This study aimed to do more than just identify merger structures and determine their availability in our nearby universe. We additionally planned to categorize these merger structures into different groups. This approach would help us gain a clearer understanding of their likely formation history solely by analysing their shapes. After four years of determined effort, we have successfully developed a classification system for such structures (Fig. 5). The classification is divided into four main categories based on the mass ratios of colliding galaxies in a collision event: recent minor mergers (mass ratio ≤ 10:7), recent major mergers (mass ratio > 10:7), relaxed galaxies (evolving passively without recent mergers), and galaxies undergoing collisions (interacting class). To refine this, we have also split recent early-type galaxies with minor merger features into three sub-groups based on colliding galaxy mass ratios. Similarly, recent major merger types are divided into two subgroups based on post-merger galaxy masses. In easy words, we can say that the complicated shapes we see in merged galaxies might actually point towards certain physical processes that likely caused these intricate features. This finding is a crucial advancement in the study of galaxy mergers and their evolution. It serves as a fundamental checkpoint for astrophysicists to quickly grasp the type of physical processes behind the systems they’re investigating. This step is also affordable to carry out since data from various telescopes’ extensive surveys is readily available.

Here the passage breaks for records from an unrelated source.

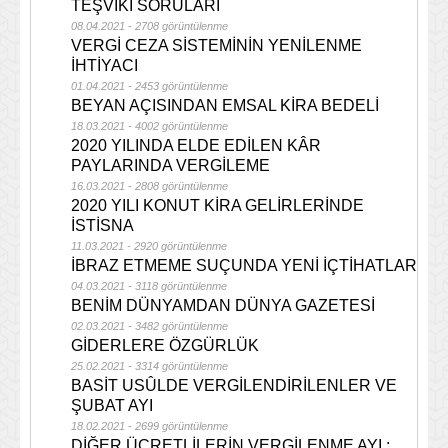
TEŞVİKİ SORULARI
08.04.2021 - 2708 görüntülenme
VERGİ CEZA SİSTEMİNİN YENİLENME
İHTİYACI
01.04.2021 - 2453 görüntülenme
BEYAN AÇISINDAN EMSAL KİRA BEDELİ
18.03.2021 - 4002 görüntülenme
2020 YILINDA ELDE EDİLEN KÂR
PAYLARINDA VERGİLEME
16.03.2021 - 2808 görüntülenme
2020 YILI KONUT KİRA GELİRLERİNDE
İSTİSNA
11.03.2021 - 2920 görüntülenme
İBRAZ ETMEME SUÇUNDA YENİ İÇTİHATLAR
04.03.2021 - 3118 görüntülenme
BENİM DÜNYAMDAN DÜNYA GAZETESİ
02.03.2021 - 3482 görüntülenme
GİDERLERE ÖZGÜRLÜK
25.02.2021 - 3314 görüntülenme
BASİT USÛLDE VERGİLENDİRİLENLER VE
ŞUBAT AYI
18.02.2021 - 2699 görüntülenme
DİĞER ÜCRETLİLERİN VERGİLENME AYI :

Fig. 5: The way we classified the merger structures is based on the sizes of the galaxies involved in a collision process. We used a parameter called ‘r’, which is the ratio of the smaller galaxy’s mass to the bigger one’s (with ‘r’ being less than or equal to 1). We labelled the structures for each category in the classification tree, shown in the right. Because there are different ways some structures can form, therefore they are placed into more than one group in our classification system. [Refer to: MNRAS_520.5870]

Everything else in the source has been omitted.